Start of Records shown

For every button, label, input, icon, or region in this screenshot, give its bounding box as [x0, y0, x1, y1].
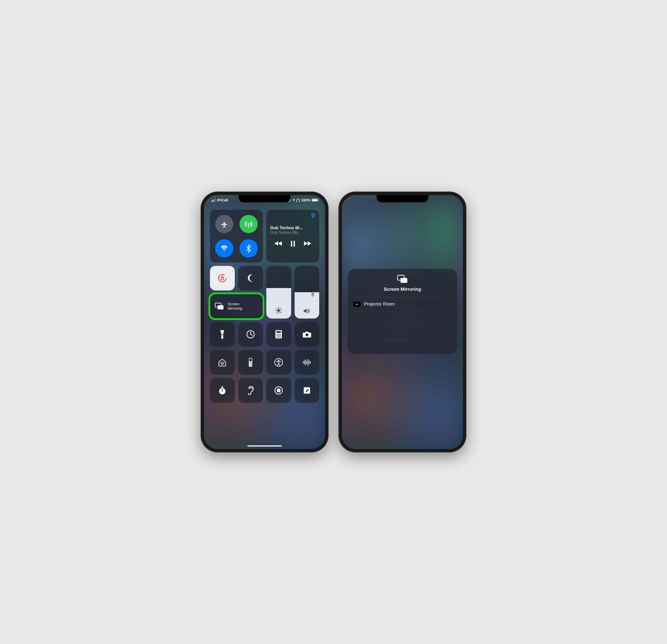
bluetooth-toggle[interactable] [240, 239, 258, 258]
volume-fill [295, 292, 320, 319]
apple-tv-icon: tv [353, 302, 361, 307]
location-status-icon [292, 199, 295, 202]
svg-line-20 [280, 308, 281, 309]
screen-mirroring-icon [348, 274, 457, 284]
orientation-lock-toggle[interactable] [210, 266, 235, 290]
svg-point-46 [251, 364, 251, 364]
svg-rect-26 [276, 331, 281, 333]
mirror-device-row[interactable]: tv Projector Room [348, 297, 457, 311]
svg-point-27 [277, 334, 278, 335]
svg-point-30 [277, 335, 278, 336]
svg-point-29 [280, 334, 281, 335]
svg-point-43 [249, 363, 250, 363]
volume-icon [303, 308, 311, 314]
svg-point-32 [280, 335, 281, 336]
notes-button[interactable] [295, 378, 320, 403]
svg-point-37 [221, 363, 223, 364]
svg-point-62 [277, 388, 281, 392]
brightness-slider[interactable] [266, 266, 291, 319]
battery-pct-label: 100% [301, 198, 310, 202]
svg-rect-23 [222, 334, 223, 336]
carrier-label: iFiCall [217, 198, 228, 202]
home-indicator[interactable] [247, 445, 282, 447]
mirror-panel-title: Screen Mirroring [348, 287, 457, 292]
svg-rect-2 [299, 200, 300, 202]
svg-point-10 [218, 274, 226, 282]
cell-signal-icon [211, 198, 216, 202]
control-center: Dub Techno Bl... Dub Techno Blo... [204, 195, 325, 449]
media-pause-button[interactable] [290, 241, 295, 247]
voice-memos-button[interactable] [295, 350, 320, 375]
flashlight-button[interactable] [210, 322, 235, 347]
svg-rect-9 [294, 241, 295, 247]
notch [239, 195, 290, 203]
screen-mirroring-label-1: Screen [228, 302, 242, 306]
screen-mirroring-panel: Screen Mirroring tv Projector Room [348, 269, 457, 354]
svg-point-49 [278, 360, 279, 361]
screen-recording-button[interactable] [266, 378, 291, 403]
svg-point-3 [248, 223, 249, 225]
svg-point-60 [222, 391, 223, 392]
iphone-frame-left: iFiCall VPN 100% [200, 192, 329, 452]
svg-line-18 [280, 312, 281, 313]
svg-point-34 [278, 337, 279, 338]
svg-rect-22 [217, 305, 224, 309]
svg-point-33 [277, 337, 278, 338]
timer-button[interactable] [238, 322, 263, 347]
svg-point-35 [280, 337, 281, 338]
svg-rect-47 [251, 365, 251, 366]
accessibility-button[interactable] [266, 350, 291, 375]
apple-tv-remote-button[interactable] [238, 350, 263, 375]
mirror-empty-row [348, 325, 457, 340]
airplane-mode-toggle[interactable] [215, 215, 233, 233]
connectivity-module[interactable] [210, 210, 263, 262]
svg-point-7 [313, 215, 313, 215]
svg-rect-1 [297, 200, 297, 202]
camera-button[interactable] [295, 322, 320, 347]
headphones-status-icon [296, 198, 300, 202]
svg-point-36 [306, 333, 308, 336]
mirror-device-name: Projector Room [364, 302, 395, 307]
screen-left: iFiCall VPN 100% [204, 195, 325, 449]
stopwatch-button[interactable] [210, 378, 235, 403]
home-button[interactable] [210, 350, 235, 375]
screen-mirroring-icon [214, 302, 224, 310]
media-prev-button[interactable] [274, 241, 282, 247]
screen-right: Screen Mirroring tv Projector Room [342, 195, 463, 449]
svg-point-45 [249, 364, 250, 364]
svg-rect-11 [221, 278, 224, 280]
svg-rect-8 [291, 241, 292, 247]
media-subtitle: Dub Techno Blo... [270, 230, 315, 235]
cellular-data-toggle[interactable] [240, 215, 258, 233]
svg-rect-65 [401, 278, 407, 283]
svg-line-19 [276, 312, 277, 313]
svg-point-31 [278, 335, 279, 336]
volume-slider[interactable] [295, 266, 320, 319]
media-module[interactable]: Dub Techno Bl... Dub Techno Blo... [266, 210, 319, 262]
svg-line-17 [276, 308, 277, 309]
do-not-disturb-toggle[interactable] [238, 266, 263, 290]
svg-point-28 [278, 334, 279, 335]
mirror-empty-row [348, 340, 457, 354]
media-title: Dub Techno Bl... [270, 225, 315, 230]
battery-icon [311, 198, 318, 202]
media-next-button[interactable] [304, 241, 311, 247]
svg-point-44 [251, 363, 251, 363]
svg-rect-58 [221, 386, 223, 387]
wifi-toggle[interactable] [215, 239, 233, 258]
hearing-button[interactable] [238, 378, 263, 403]
svg-point-12 [277, 309, 280, 312]
volume-bluetooth-icon [311, 291, 314, 297]
svg-rect-42 [249, 358, 252, 361]
notch [377, 195, 428, 203]
calculator-button[interactable] [266, 322, 291, 347]
screen-mirroring-button[interactable]: Screen Mirroring [210, 294, 263, 319]
iphone-frame-right: Screen Mirroring tv Projector Room [338, 192, 467, 452]
brightness-icon [275, 307, 282, 314]
airplay-active-icon [310, 213, 316, 218]
mirror-empty-row [348, 311, 457, 325]
screen-mirroring-label-2: Mirroring [228, 306, 242, 311]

End of Records shown

▶ _Exercise instructions_: Among the lines above, find those that contain the word "slider" and copy them.

▶ _Your solution_:
brightness-slider[interactable] [266, 266, 291, 319]
volume-slider[interactable] [295, 266, 320, 319]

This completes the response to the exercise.